Олег Ерохин - Гладиаторы
…Ланиста[6] Толстый Мамерк возвращался домой, непрестанно ерзая на своем седле и бормоча, — ему не давала покоя шутка Децима Селания.
В самом деле, может быть, там, где ему не удалось сегодня выгодно продать, завтра удастся выгодно купить?.. Марк, сын Квинта Орбелия, отличался завидной силой и ловкостью. Два года назад он впервые начал участвовать в состязаниях атлетов, устраиваемых в Риме на частых празднествах. Выступая как борец, или кулачный боец, или сражаясь на деревянных мечах, он не знал поражений. Так почему бы ему, как и подобает такому отважному, сильному юноше, для наилучшего развития своих способностей не стать гладиатором?.. Такой молодец, подумал Мамерк, без труда заработал бы себе славу, а ему деньги. А он бы, так и быть, помог бы Орбелиям рассчитаться с их долгами, хотя, разумеется, любовь публики — и без того достаточное вознаграждение за те опасности, с которыми гладиаторы встречаются на арене.
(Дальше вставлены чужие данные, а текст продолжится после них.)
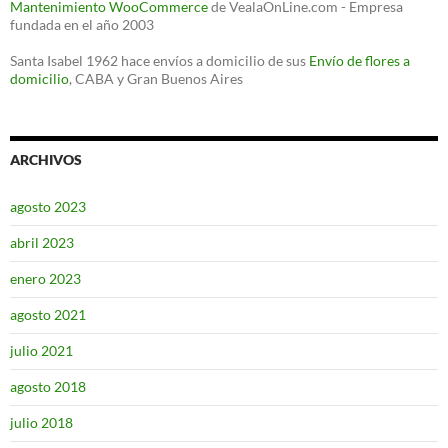
Mantenimiento WooCommerce
de VealaOnLine.com - Empresa
fundada en el año 2003
Santa Isabel 1962 hace envíos a domicilio de sus
Envío de flores a
domicilio
, CABA y Gran Buenos Aires
ARCHIVOS
agosto 2023
abril 2023
enero 2023
agosto 2021
julio 2021
agosto 2018
julio 2018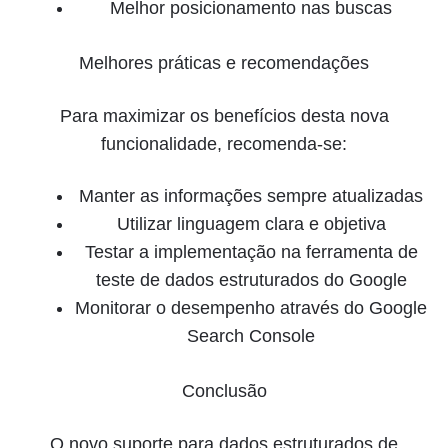
Melhor posicionamento nas buscas
Melhores práticas e recomendações
Para maximizar os benefícios desta nova
funcionalidade, recomenda-se:
Manter as informações sempre atualizadas
Utilizar linguagem clara e objetiva
Testar a implementação na ferramenta de
teste de dados estruturados do Google
Monitorar o desempenho através do Google
Search Console
Conclusão
O novo suporte para dados estruturados de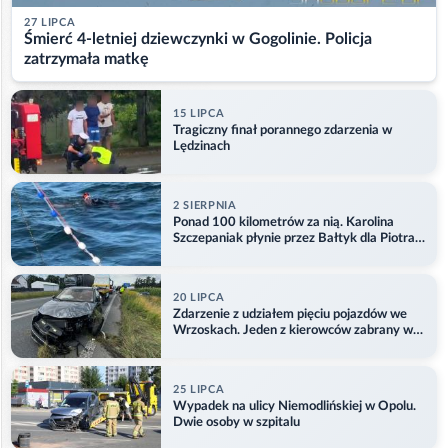
27 LIPCA
Śmierć 4-letniej dziewczynki w Gogolinie. Policja
zatrzymała matkę
15 LIPCA
Tragiczny finał porannego zdarzenia w
Lędzinach
2 SIERPNIA
Ponad 100 kilometrów za nią. Karolina
Szczepaniak płynie przez Bałtyk dla Piotra.
Aktualizacja
20 LIPCA
Zdarzenie z udziałem pięciu pojazdów we
Wrzoskach. Jeden z kierowców zabrany w
kajdankach
25 LIPCA
Wypadek na ulicy Niemodlińskiej w Opolu.
Dwie osoby w szpitalu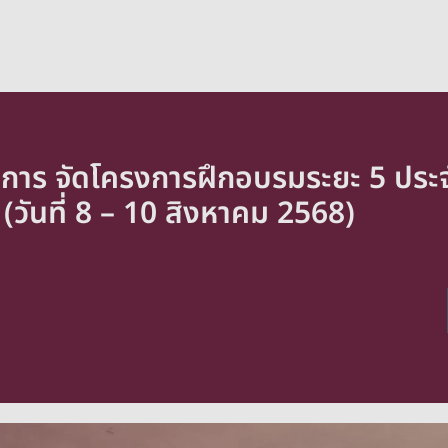
ิชาการ จัดโครงการฝึกอบรมระยะ 5 ปร
วันที่ 8 – 10 สิงหาคม 2568)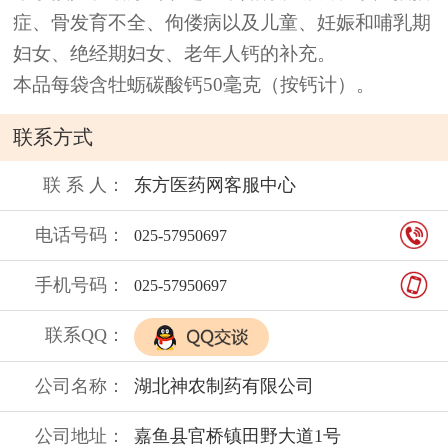
症、骨发育不全、佝偻病以及儿童、妊娠和哺乳期
妇女、绝经期妇女、老年人钙的补充。
本品每袋含牡蛎碳酸钙50毫克（按钙计）。
联系方式
联 系 人：
东方医药网客服中心
电话号码：
025-57950697
手机号码：
025-57950697
联系QQ：
公司名称：
湖北神农制药有限公司
公司地址：
嘉鱼县官桥镇田野大道1号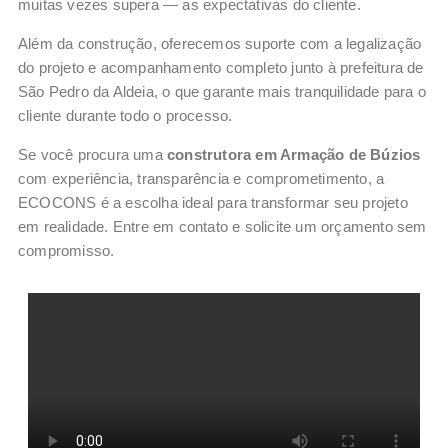
muitas vezes supera — as expectativas do cliente.
Além da construção, oferecemos suporte com a legalização
do projeto e acompanhamento completo junto à prefeitura de
São Pedro da Aldeia, o que garante mais tranquilidade para o
cliente durante todo o processo.
Se você procura uma
construtora em Armação de Búzios
com experiência, transparência e comprometimento, a
ECOCONS é a escolha ideal para transformar seu projeto
em realidade. Entre em contato e solicite um orçamento sem
compromisso.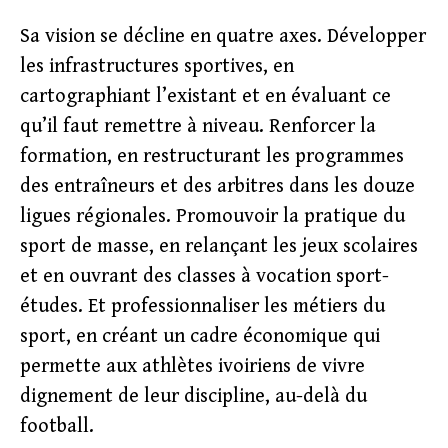
Sa vision se décline en quatre axes. Développer
les infrastructures sportives, en
cartographiant l’existant et en évaluant ce
qu’il faut remettre à niveau. Renforcer la
formation, en restructurant les programmes
des entraîneurs et des arbitres dans les douze
ligues régionales. Promouvoir la pratique du
sport de masse, en relançant les jeux scolaires
et en ouvrant des classes à vocation sport-
études. Et professionnaliser les métiers du
sport, en créant un cadre économique qui
permette aux athlètes ivoiriens de vivre
dignement de leur discipline, au-delà du
football.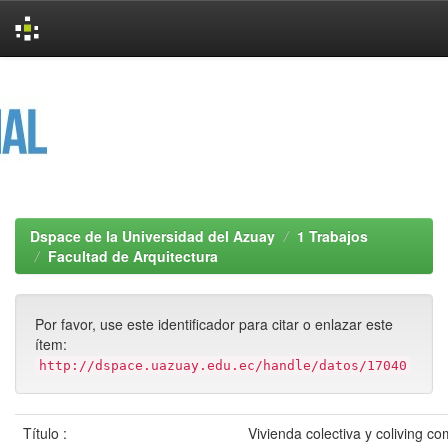
Skip
navigation
Dspace de la Universidad del Azuay
1 Trabajos
Facultad de Arquitectura
Por favor, use este identificador para citar o enlazar este
ítem:
http://dspace.uazuay.edu.ec/handle/datos/17040
Título :
Vivienda colectiva y coliving co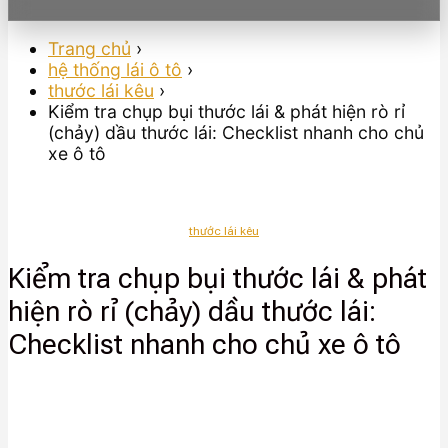
Trang chủ
›
hệ thống lái ô tô
›
thước lái kêu
›
Kiểm tra chụp bụi thước lái & phát hiện rò rỉ
(chảy) dầu thước lái: Checklist nhanh cho chủ
xe ô tô
thước lái kêu
Kiểm tra chụp bụi thước lái & phát
hiện rò rỉ (chảy) dầu thước lái:
Checklist nhanh cho chủ xe ô tô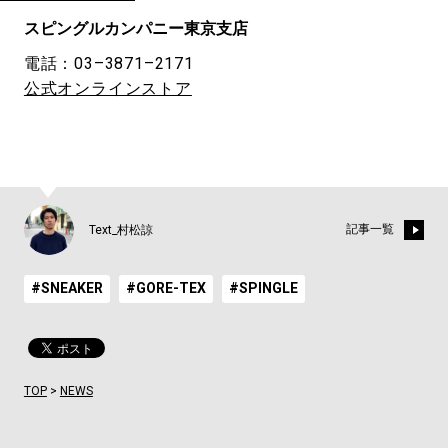
スピングルカンパニー東京支店
電話：03–3871–2171
公式オンラインストア
記事一覧
Text_村松諒
#SNEAKER
#GORE-TEX
#SPINGLE
TOP
>
NEWS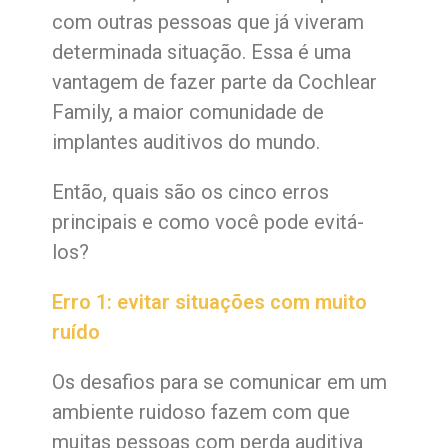
com outras pessoas que já viveram
determinada situação. Essa é uma
vantagem de fazer parte da Cochlear
Family, a maior comunidade de
implantes auditivos do mundo.
Então, quais são os cinco erros
principais e como você pode evitá-
los?
Erro 1: evitar situações com muito
ruído
Os desafios para se comunicar em um
ambiente ruidoso fazem com que
muitas pessoas com perda auditiva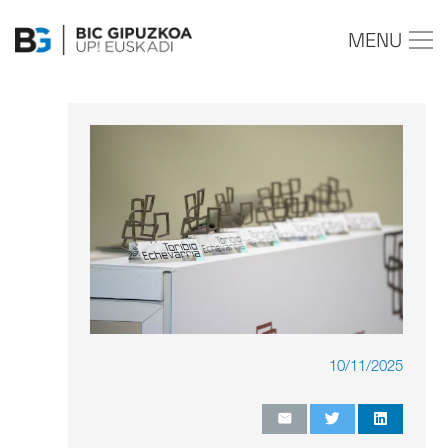
MENU
10/11/2025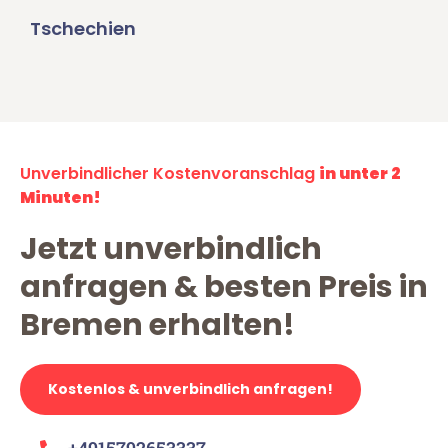
Tschechien
Unverbindlicher Kostenvoranschlag
in unter 2
Minuten!
Jetzt unverbindlich
anfragen & besten Preis in
Bremen erhalten!
Kostenlos & unverbindlich anfragen!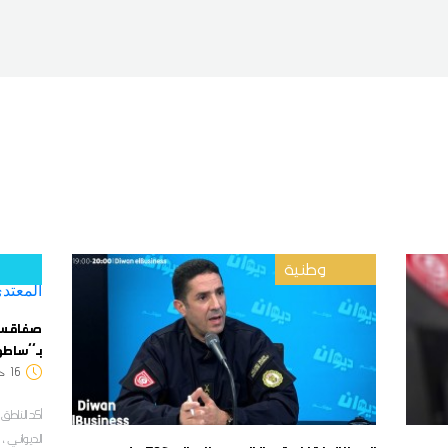
وطنية
صفاقس : 
بـ''ساطو
16
:17
أكد الناطق 
الديواني ،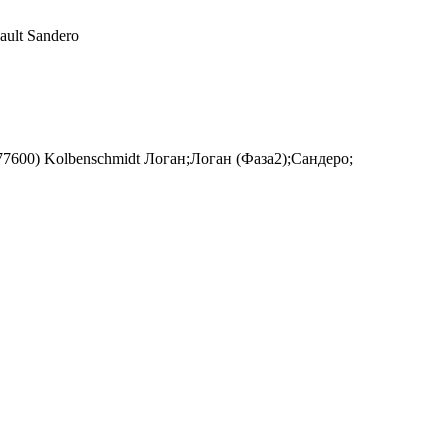
ault Sandero
7600) Kolbenschmidt Логан;Логан (Фаза2);Сандеро;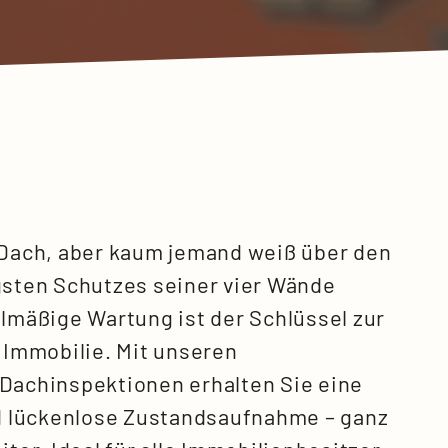
 Dach, aber kaum jemand weiß über den
gsten Schutzes seiner vier Wände
lmäßige Wartung ist der Schlüssel zur
 Immobilie. Mit unseren
Dachinspektionen erhalten Sie eine
nd lückenlose Zustandsaufnahme – ganz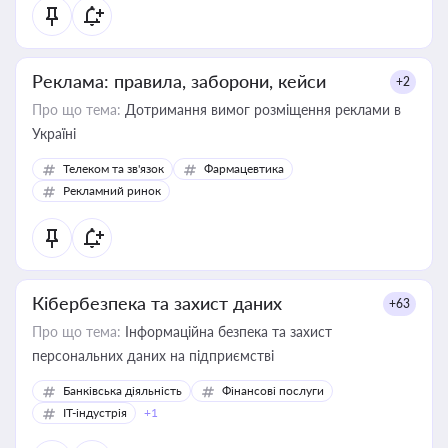
Реклама: правила, заборони, кейси
+2
Про що тема:
Дотримання вимог розміщення реклами в
Україні
Телеком та зв'язок
Фармацевтика
Рекламний ринок
Кібербезпека та захист даних
+63
Про що тема:
Інформаційна безпека та захист
персональних даних на підприємстві
Банківська діяльність
Фінансові послуги
IT-індустрія
+1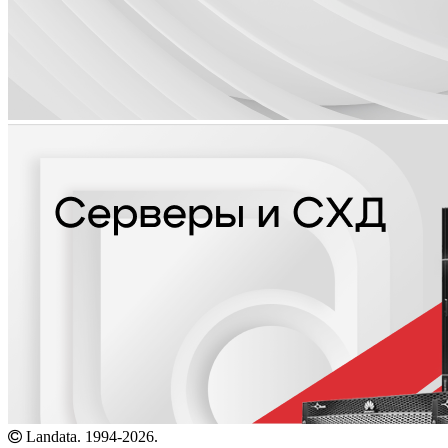
Landata. 1994-2026.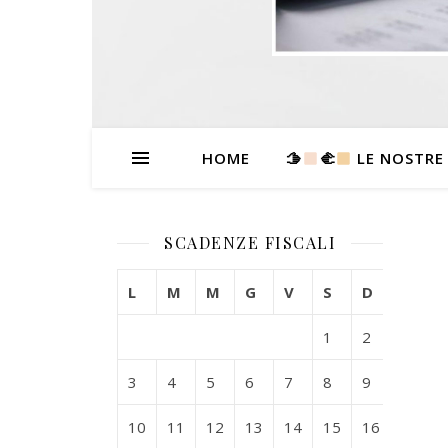
HOME
🫱
‍🫲
LE NOSTRE
SCADENZE FISCALI
L
M
M
G
V
S
D
1
2
3
4
5
6
7
8
9
10
11
12
13
14
15
16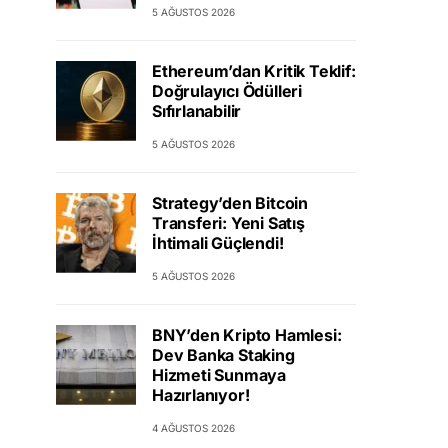
5 AĞUSTOS 2026
Ethereum’dan Kritik Teklif:
Doğrulayıcı Ödülleri
Sıfırlanabilir
5 AĞUSTOS 2026
Strategy’den Bitcoin
Transferi: Yeni Satış
İhtimali Güçlendi!
5 AĞUSTOS 2026
BNY’den Kripto Hamlesi:
Dev Banka Staking
Hizmeti Sunmaya
Hazırlanıyor!
4 AĞUSTOS 2026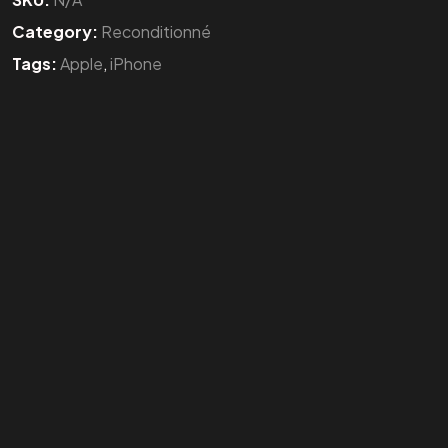
Category:
Reconditionné
Tags:
Apple
,
iPhone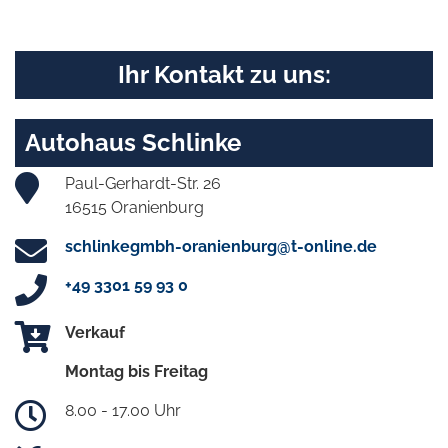
Ihr Kontakt zu uns:
Autohaus Schlinke
Paul-Gerhardt-Str. 26
16515 Oranienburg
schlinkegmbh-oranienburg@t-online.de
+49 3301 59 93 0
Verkauf
Montag bis Freitag
8.00 - 17.00 Uhr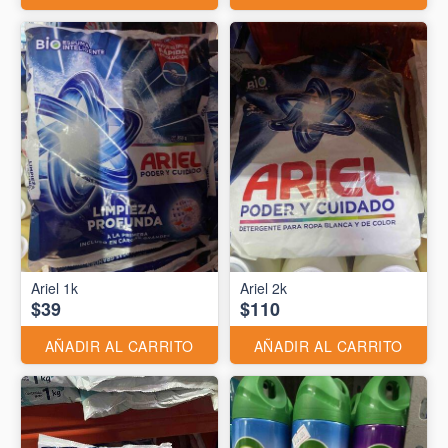
Ariel 1k
Ariel 2k
$39
$110
AÑADIR AL CARRITO
AÑADIR AL CARRITO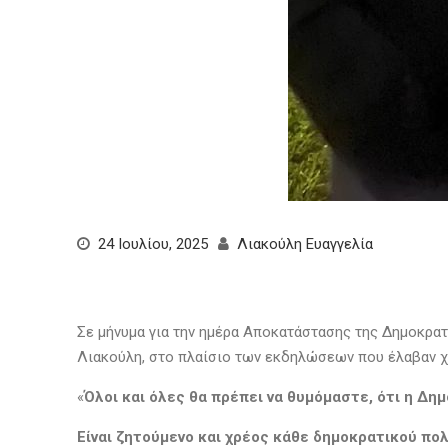
24 Ιουλίου, 2025
Λιακούλη Ευαγγελία
Σε μήνυμα για την ημέρα Αποκατάστασης της Δημοκρα
Λιακούλη, στο πλαίσιο των εκδηλώσεων που έλαβαν χώ
«
Όλοι και όλες θα πρέπει να θυμόμαστε, ότι η Δημ
Είναι ζητούμενο και χρέος κάθε δημοκρατικού πολ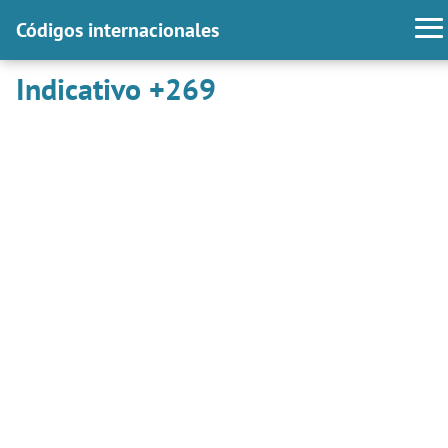
Códigos internacionales
Indicativo +269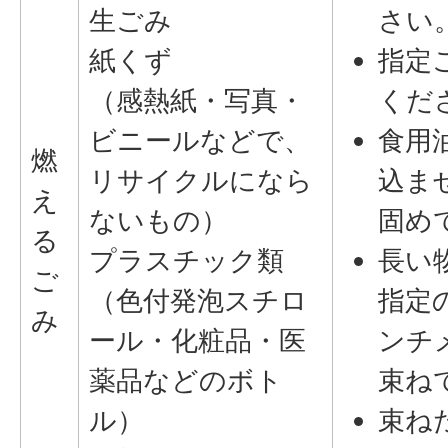
生ごみ
さい
紙くず
指定
（感熱紙・写真・
くだ
ビニールなどで、
食用
燃
リサイクルになら
込ま
え
ないもの）
固め
る
プラスチック類
長い
ご
（色付発泡スチロ
指定
み
ール・化粧品・医
ンチ
薬品などのボト
束ね
ル）
束ね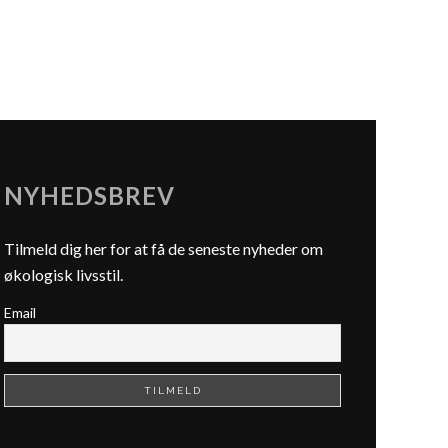
NYHEDSBREV
Tilmeld dig her for at få de seneste nyheder om
økologisk livsstil.
Email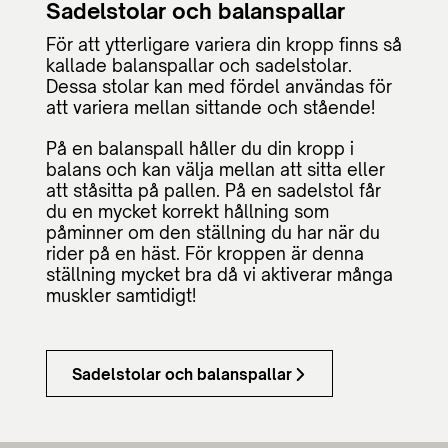
Sadelstolar och balanspallar
För att ytterligare variera din kropp finns så
kallade balanspallar och sadelstolar.
Dessa stolar kan med fördel användas för
att variera mellan sittande och stående!
På en balanspall håller du din kropp i
balans och kan välja mellan att sitta eller
att ståsitta på pallen. På en sadelstol får
du en mycket korrekt hållning som
påminner om den ställning du har när du
rider på en häst. För kroppen är denna
ställning mycket bra då vi aktiverar många
muskler samtidigt!
Sadelstolar och balanspallar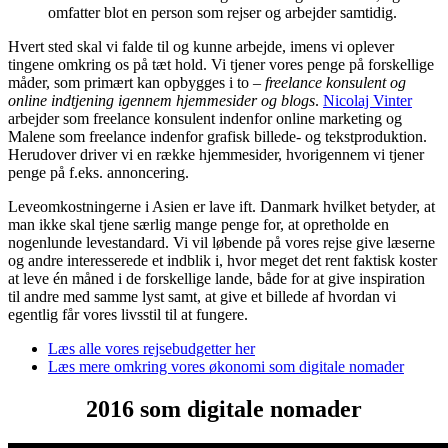
omfatter blot en person som rejser og arbejder samtidig.
Hvert sted skal vi falde til og kunne arbejde, imens vi oplever
tingene omkring os på tæt hold. Vi tjener vores penge på forskellige
måder, som primært kan opbygges i to –
freelance konsulent og
online indtjening igennem hjemmesider og blogs
.
Nicolaj Vinter
arbejder som freelance konsulent indenfor online marketing og
Malene som freelance indenfor grafisk billede- og tekstproduktion.
Herudover driver vi en række hjemmesider, hvorigennem vi tjener
penge på f.eks. annoncering.
Leveomkostningerne i Asien er lave ift. Danmark hvilket betyder, at
man ikke skal tjene særlig mange penge for, at opretholde en
nogenlunde levestandard. Vi vil løbende på vores rejse give læserne
og andre interesserede et indblik i, hvor meget det rent faktisk koster
at leve én måned i de forskellige lande, både for at give inspiration
til andre med samme lyst samt, at give et billede af hvordan vi
egentlig får vores livsstil til at fungere.
Læs alle vores rejsebudgetter her
Læs mere omkring vores økonomi som digitale nomader
2016 som digitale nomader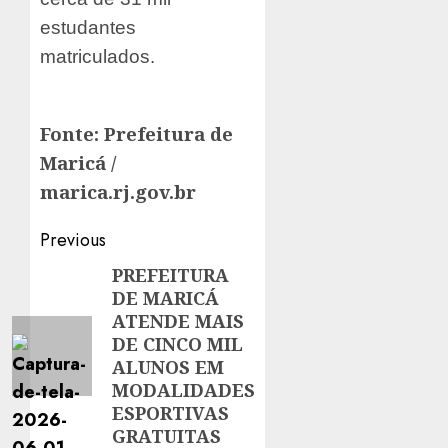
estudantes
matriculados.
Fonte: Prefeitura de
Maricá /
marica.rj.gov.br
Post
Previous
navigation
PREFEITURA
Previous
DE MARICÁ
post:
ATENDE MAIS
DE CINCO MIL
ALUNOS EM
MODALIDADES
ESPORTIVAS
GRATUITAS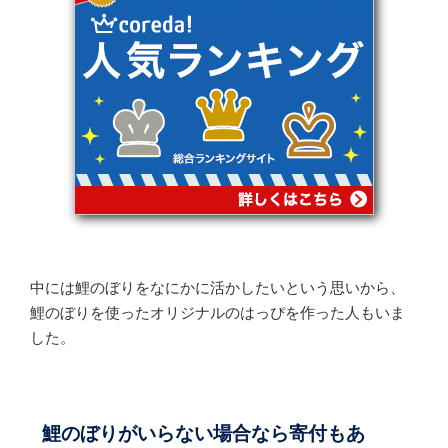
中には鯉のぼりをなにかに活かしたいという思いから、
鯉のぼりを使ったオリジナルのはっぴを作った人もいま
した。
鯉のぼりがいらない場合なら寄付もあ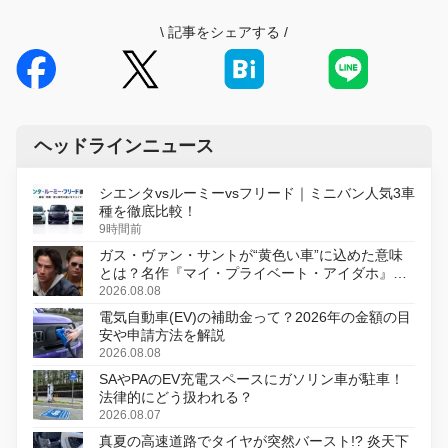
\
記事をシェアする
/
ヘッドラインニュース
シエンタvsルーミーvsフリード｜ミニバン人気3車
種を徹底比較！
9時間前
ガス・ヴァン・サントが“黄色い車”に込めた意味
とは？名作『マイ・プライベート・アイダホ』が
初のデジタルリマスター版で復活
2026.08.08
電気自動車(EV)の補助金って？2026年の金額の目
安や申請方法を解説
2026.08.08
SAやPAのEV充電スペースにガソリン車が駐車！
法律的にどう扱われる？
2026.08.07
真夏の高速道路でタイヤが突然バースト!? 炎天下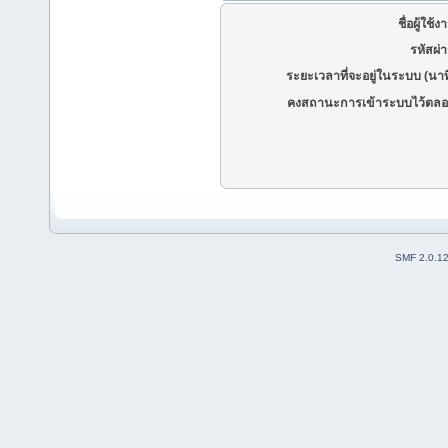
ชื่อผู้ใช้ง
รหัสผ่
ระยะเวลาที่จะอยู่ในระบบ (นาท
คงสถานะการเข้าระบบไว้ตลอ
SMF 2.0.1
Таким образом, ланиста, ставший, подобно Валерию Руфу, проявлять трогательную заботу о благосостоянии Орбелиев, решил принять столь же глубокое участие и в их судьбе.
Глава вторая. Купцы
После смерти старого воина прошло девять дней, и в дом Орбелиев стали вновь съезжаться гости, чтобы почтить Манов — добрых духов умершего. Прибывшие приходили в атрий — самую большую комнату дома, где их встречали Орбелии, отец и сын. Рядом с очагом, в котором ярко горел огонь, сидя на низенькой скамеечке, пряла шерсть юная Орбелия. В атрии было расставлено много кресел, чтобы уставшие в дороге могли отдохнуть. Вошедший гость приветствовал хозяина, говорил слова утешения его сыну и дочери, а затем подходил поболтать к какому-нибудь из своих знакомых. В это время в соседней комнате — триклинии[7] рабы заканчивали последние приготовления к трапезе.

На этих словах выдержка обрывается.